**Action item:** Repeat each record word for word.

**Dataset content:**
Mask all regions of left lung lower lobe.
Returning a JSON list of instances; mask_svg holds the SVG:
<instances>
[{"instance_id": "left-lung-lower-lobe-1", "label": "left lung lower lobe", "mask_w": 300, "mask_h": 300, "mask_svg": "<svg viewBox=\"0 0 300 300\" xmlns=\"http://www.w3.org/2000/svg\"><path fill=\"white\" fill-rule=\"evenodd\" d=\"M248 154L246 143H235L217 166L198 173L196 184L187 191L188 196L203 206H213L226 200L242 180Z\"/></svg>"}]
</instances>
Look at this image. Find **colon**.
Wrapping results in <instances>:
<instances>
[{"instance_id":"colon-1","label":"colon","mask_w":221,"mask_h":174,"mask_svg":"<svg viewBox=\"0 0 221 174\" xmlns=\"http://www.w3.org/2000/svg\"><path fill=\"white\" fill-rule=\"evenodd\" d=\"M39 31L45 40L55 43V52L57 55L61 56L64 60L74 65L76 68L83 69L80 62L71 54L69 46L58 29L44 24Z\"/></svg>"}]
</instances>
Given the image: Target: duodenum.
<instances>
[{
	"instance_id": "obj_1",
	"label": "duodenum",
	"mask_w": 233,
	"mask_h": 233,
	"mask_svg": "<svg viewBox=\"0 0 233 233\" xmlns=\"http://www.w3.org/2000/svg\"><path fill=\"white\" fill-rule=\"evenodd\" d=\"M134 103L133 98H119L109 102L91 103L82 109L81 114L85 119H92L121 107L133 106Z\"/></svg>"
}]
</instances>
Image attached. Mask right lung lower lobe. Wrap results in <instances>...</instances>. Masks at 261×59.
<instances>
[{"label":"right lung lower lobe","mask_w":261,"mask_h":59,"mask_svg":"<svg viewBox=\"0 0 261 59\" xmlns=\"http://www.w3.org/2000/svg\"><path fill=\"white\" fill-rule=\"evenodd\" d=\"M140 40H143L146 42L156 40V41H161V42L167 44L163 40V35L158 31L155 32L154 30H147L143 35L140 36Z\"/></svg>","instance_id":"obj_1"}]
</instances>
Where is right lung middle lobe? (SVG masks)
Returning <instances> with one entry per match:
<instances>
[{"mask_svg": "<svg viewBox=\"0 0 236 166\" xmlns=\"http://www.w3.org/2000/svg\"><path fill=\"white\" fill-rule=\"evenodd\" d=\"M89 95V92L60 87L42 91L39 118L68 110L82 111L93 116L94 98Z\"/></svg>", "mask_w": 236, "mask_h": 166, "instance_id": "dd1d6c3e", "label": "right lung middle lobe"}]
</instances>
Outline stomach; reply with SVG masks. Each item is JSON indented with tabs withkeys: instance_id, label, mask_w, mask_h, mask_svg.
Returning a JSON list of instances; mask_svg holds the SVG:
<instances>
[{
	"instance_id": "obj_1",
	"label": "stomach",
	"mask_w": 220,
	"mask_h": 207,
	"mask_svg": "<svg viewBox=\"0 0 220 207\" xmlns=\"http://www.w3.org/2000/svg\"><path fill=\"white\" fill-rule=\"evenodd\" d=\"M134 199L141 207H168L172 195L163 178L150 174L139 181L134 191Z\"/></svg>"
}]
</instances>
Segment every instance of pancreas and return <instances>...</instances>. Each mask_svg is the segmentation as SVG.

**Output:**
Mask all regions of left lung lower lobe.
Returning a JSON list of instances; mask_svg holds the SVG:
<instances>
[{"instance_id": "left-lung-lower-lobe-1", "label": "left lung lower lobe", "mask_w": 300, "mask_h": 300, "mask_svg": "<svg viewBox=\"0 0 300 300\" xmlns=\"http://www.w3.org/2000/svg\"><path fill=\"white\" fill-rule=\"evenodd\" d=\"M248 154L246 143H235L217 166L198 173L196 184L187 191L188 196L203 206H213L226 200L242 180Z\"/></svg>"}]
</instances>
Look at this image. Find **colon**.
Wrapping results in <instances>:
<instances>
[{"instance_id":"colon-1","label":"colon","mask_w":221,"mask_h":174,"mask_svg":"<svg viewBox=\"0 0 221 174\" xmlns=\"http://www.w3.org/2000/svg\"><path fill=\"white\" fill-rule=\"evenodd\" d=\"M39 31L45 40L55 43V52L57 55L61 56L64 60L74 65L76 68L83 69L80 62L71 54L69 46L58 29L44 24Z\"/></svg>"}]
</instances>
Given the image: Target: duodenum.
<instances>
[{
	"instance_id": "obj_1",
	"label": "duodenum",
	"mask_w": 233,
	"mask_h": 233,
	"mask_svg": "<svg viewBox=\"0 0 233 233\" xmlns=\"http://www.w3.org/2000/svg\"><path fill=\"white\" fill-rule=\"evenodd\" d=\"M134 103L133 98H119L109 102L91 103L82 109L81 114L85 119H92L121 107L133 106Z\"/></svg>"
}]
</instances>
Image attached. Mask right lung lower lobe. Wrap results in <instances>...</instances>. Masks at 261×59.
<instances>
[{"label":"right lung lower lobe","mask_w":261,"mask_h":59,"mask_svg":"<svg viewBox=\"0 0 261 59\" xmlns=\"http://www.w3.org/2000/svg\"><path fill=\"white\" fill-rule=\"evenodd\" d=\"M140 40H143L146 42L156 40V41H161V42L167 44L163 40V35L158 31L155 32L154 30H147L143 35L140 36Z\"/></svg>","instance_id":"obj_1"}]
</instances>
Where is right lung middle lobe? (SVG masks)
Returning <instances> with one entry per match:
<instances>
[{"mask_svg": "<svg viewBox=\"0 0 236 166\" xmlns=\"http://www.w3.org/2000/svg\"><path fill=\"white\" fill-rule=\"evenodd\" d=\"M89 95V92L60 87L42 91L39 118L68 110L82 111L93 116L94 98Z\"/></svg>", "mask_w": 236, "mask_h": 166, "instance_id": "dd1d6c3e", "label": "right lung middle lobe"}]
</instances>
Outline stomach; reply with SVG masks. Each item is JSON indented with tabs withkeys: instance_id, label, mask_w, mask_h, mask_svg.
Returning a JSON list of instances; mask_svg holds the SVG:
<instances>
[{
	"instance_id": "obj_1",
	"label": "stomach",
	"mask_w": 220,
	"mask_h": 207,
	"mask_svg": "<svg viewBox=\"0 0 220 207\" xmlns=\"http://www.w3.org/2000/svg\"><path fill=\"white\" fill-rule=\"evenodd\" d=\"M134 199L141 207H168L172 195L163 178L150 174L139 181L134 191Z\"/></svg>"
}]
</instances>
Segment every instance of pancreas and return <instances>...</instances>. Each mask_svg is the segmentation as SVG.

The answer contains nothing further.